Parents also want Morgan and Gov. Patrick held accountable for jumping the gun by blaming their kids.
“He is little man hiding behind his media status and freedom of speech,” one athlete’s mother said, of Morgan.
“How can he make such ignorant and unfounded assumptions and broadcast them on national television? How is this ok?” questioned the woman who sent her son to stand beside Isaac Phillips. She asked to remain anonymous.
“When the boys were exonerated, did he call the suspect a coward on national TV?” asked Laura Howes, whose 16 year-old son plays on the team. “I think not. I think Mr. Morgan is the coward by not publicly apologizing to these boys.”
“Mr. Morgan is an ass,” said Jeanette Leinson, bluntly. “Why have we not been vindicated by the media who threw us into this chaos?”

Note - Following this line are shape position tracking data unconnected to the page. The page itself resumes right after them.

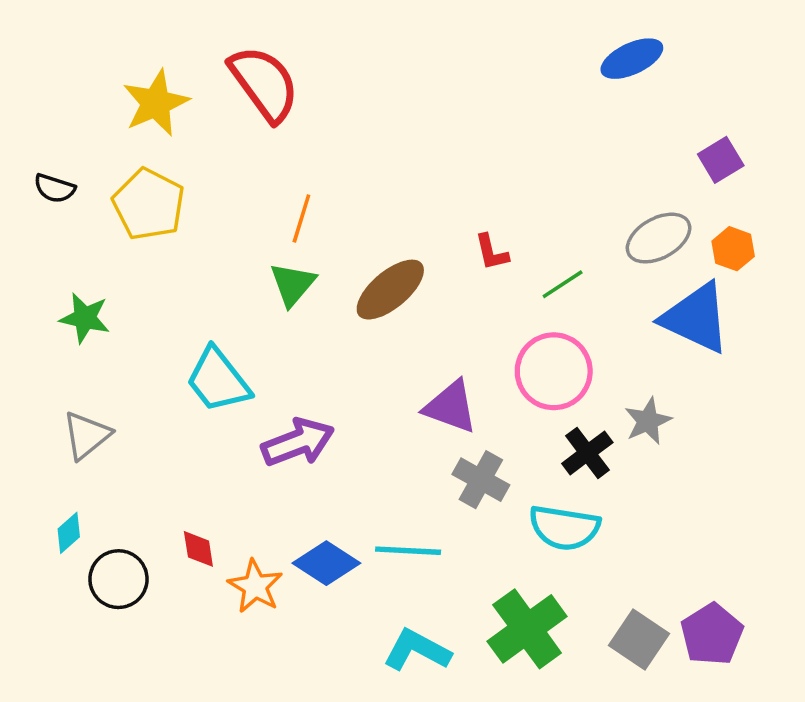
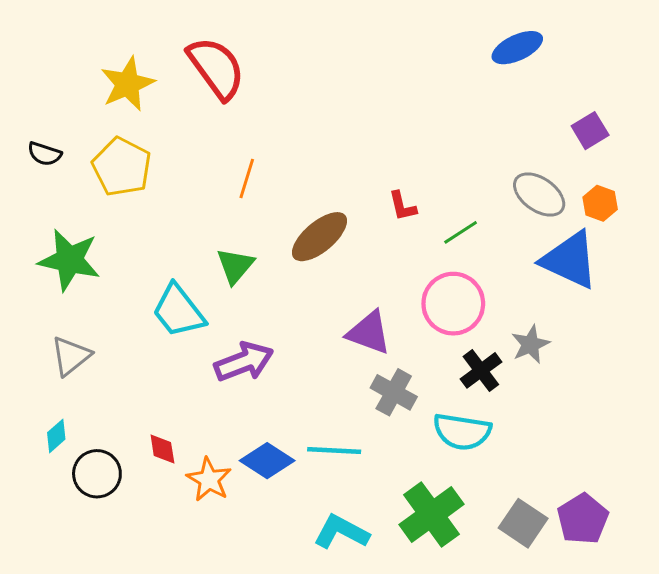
gray ellipse: (659, 238) -> (539, 195), turned 64
green triangle: (293, 284) -> (235, 266), moved
green star: (85, 318) -> (69, 260), size x1.5

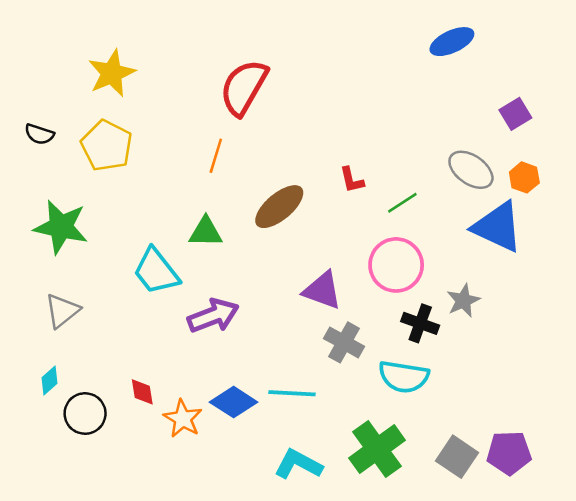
red semicircle: (216, 68) -> (244, 87), moved, turned -114
green triangle: (235, 266) -> (206, 232), turned 51
black cross: (481, 370) -> (420, 323), turned -33
purple pentagon: (583, 519) -> (509, 453), turned 30

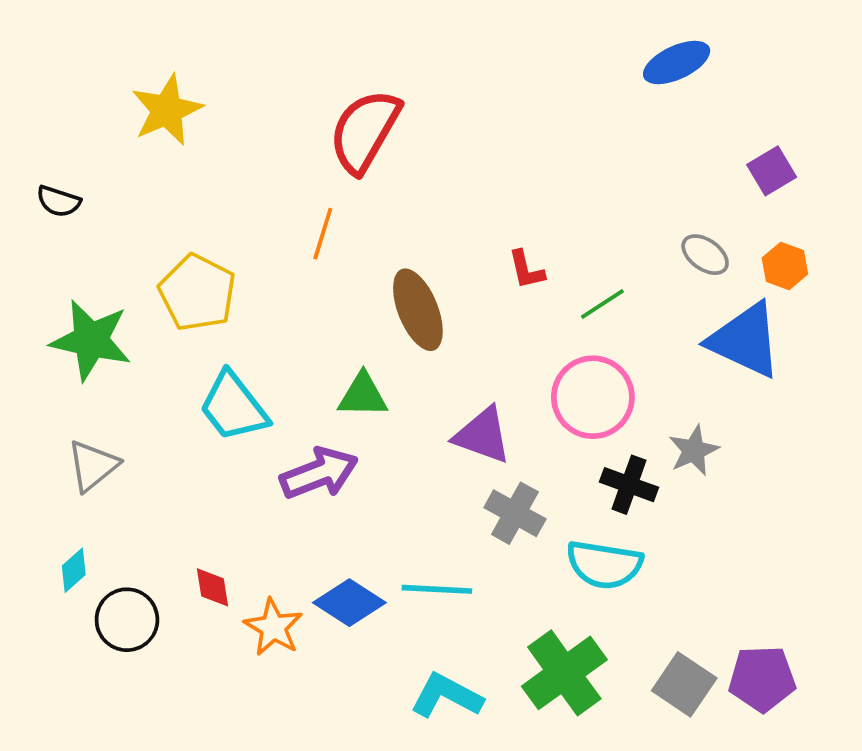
yellow pentagon: (107, 146) -> (197, 293), moved
gray ellipse: (471, 170) -> (705, 255), size x0.7
brown ellipse: (279, 207) -> (418, 310), turned -72
green triangle: (206, 232) -> (363, 395), moved

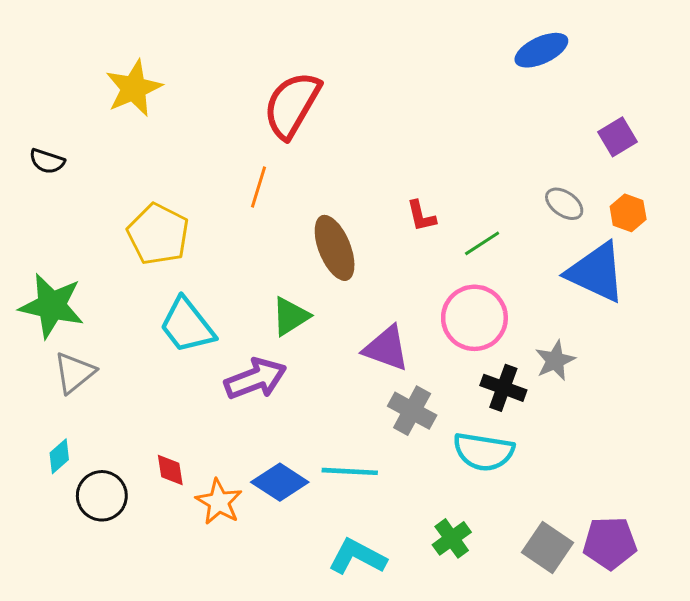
green star: (91, 340) -> (52, 306), moved
green triangle: (363, 395) -> (290, 316), turned -33
green cross: (564, 673) -> (452, 538), size x0.6

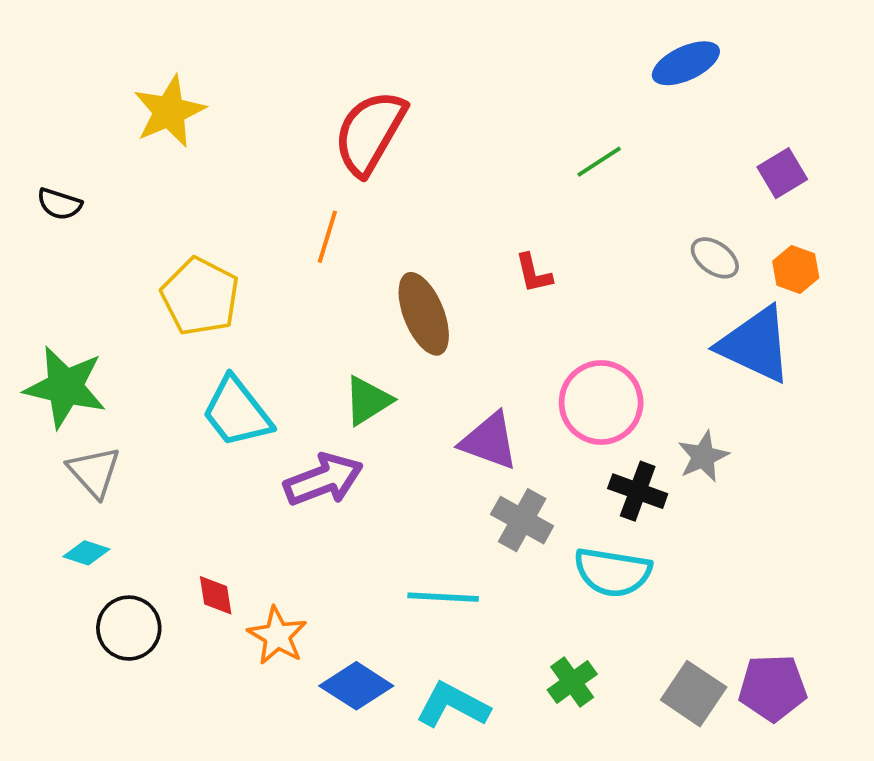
green line: (482, 243) -> (599, 162), moved
gray triangle: (74, 373) -> (94, 472), turned -33
cyan diamond: (59, 456) -> (86, 553), moved, turned 60
blue diamond: (280, 482) -> (356, 686), moved

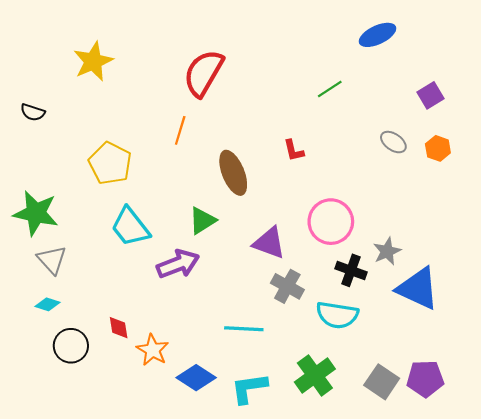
blue triangle: (755, 345) -> (418, 288), moved
green cross: (572, 682) -> (315, 375), size x1.5
cyan L-shape: (453, 705) -> (249, 388), turned -36

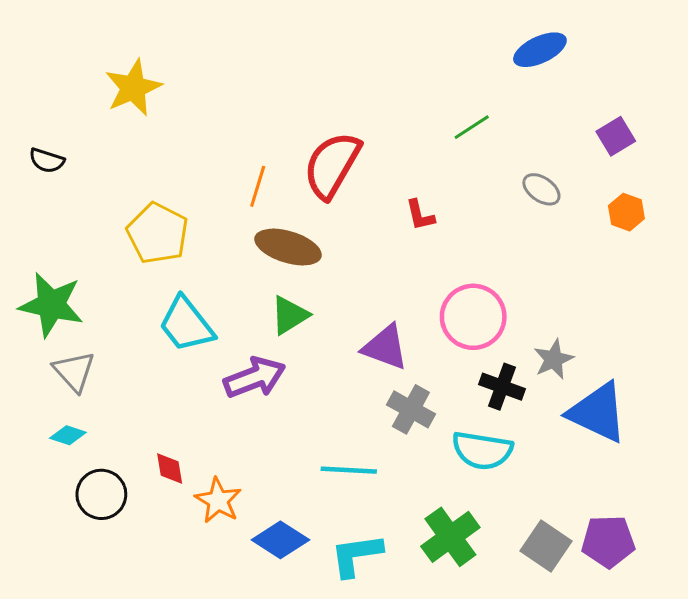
red semicircle: (203, 73) -> (332, 165), moved
gray ellipse: (393, 142) -> (541, 189), moved
brown ellipse: (233, 173) -> (288, 247), moved, turned -51

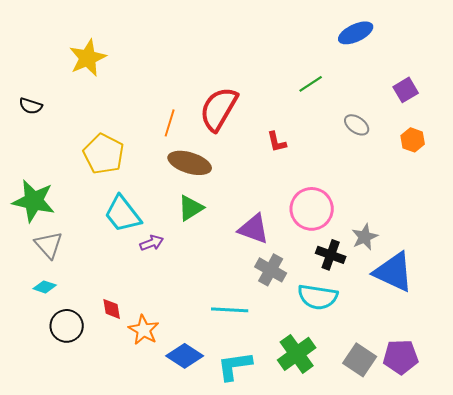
purple arrow: (255, 378) -> (152, 243), moved, size x0.6

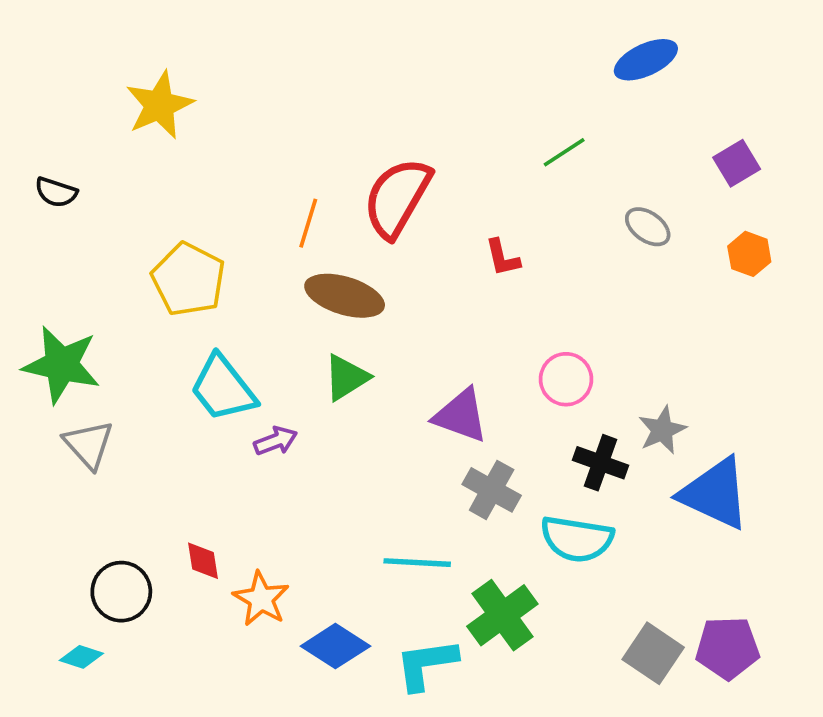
pink circle: (312, 209) -> (566, 379), size x0.7
cyan diamond: (45, 287) -> (81, 657), moved
green cross: (297, 354) -> (502, 615), moved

Blue Knights parents blame Gov. Patrick as well. The Democrat called the incident as reported by the Phillips family “disgusting” and offered them his support.
“But I hope that all of the people of the immediate community and around the Commonwealth as well rally around this family and send them their support and remind them what I know to be true, which is that we are better than this,” said Patrick, whose comments reminded some of President Obama’s statements in the aftermath of the Trayvon Martin shooting. The President’s statement that Martin “could have been my son” came days before evidence emerged that Martin had attacked Zimmerman.
“Why can he not rally behind us?” asked Leinson, who was frustrated enough by Gov. Patrick’s remarks that she contacted his personal secretary. “If it was an election year would it make a difference?”
“The governor should have stayed the heck out of it until he had all the facts,” said a small business owner whose son was a Blue Knight senior. The man also asked to remain anonymous for fear that his business would be targeted for speaking out.
But neither Patrick nor Piers Morgan have to circle back to revisit the story, even though they did not hesitate to weigh in on when it seemed to be in line with their political bent. Occupying their own powerful bully pulpits, both the pundit and the politician have the privilege of getting to weigh in on a story and then ignoring any developments that might undermine their initial stance.
A spokeswoman for Gov. Patrick told me that the governor would not be making any more comments on the case. A representative for Morgan waffled back-and-forth between saying that staff were conducting their own investigation on Brazier and Phillips to issuing a “no comment.”
But the parents wait and they worry about the long-term fallout from the false accusation.
Howes said that her son hopes to become a Marine. “He certainly doesn’t want the false allegations of a deranged woman to ruin his unblemished record.”
“Being accused of being a racist this day and age is awful,” said Howes who wonders if Knights football teams will be received kindly by other teams in the future.
The small business owner asked a similar question. “What’s going to happen when the team takes the field next year?”
Leinson also worried that the accusation would hinder the students’ collegiate hopes. “What if we are not vindicated nationwide and a college application is overlooked because of this incident?”
Lunenburg is a small town whose lone high school and football team is a central source of pride. It’s probably safe to say that these institutions and the kids and families at the center of them are less able to sustain accusations than people and schools in bigger cities. Or big TV talk show hosts and politicians. When you look at it like this and consider the new facts in the story, who seem like the bullies now – the Lunenburg Blue Knights or CNN, Piers Morgan, and Gov. Patrick?
Chuck Ross is a reporter for The Daily Caller News Foundation.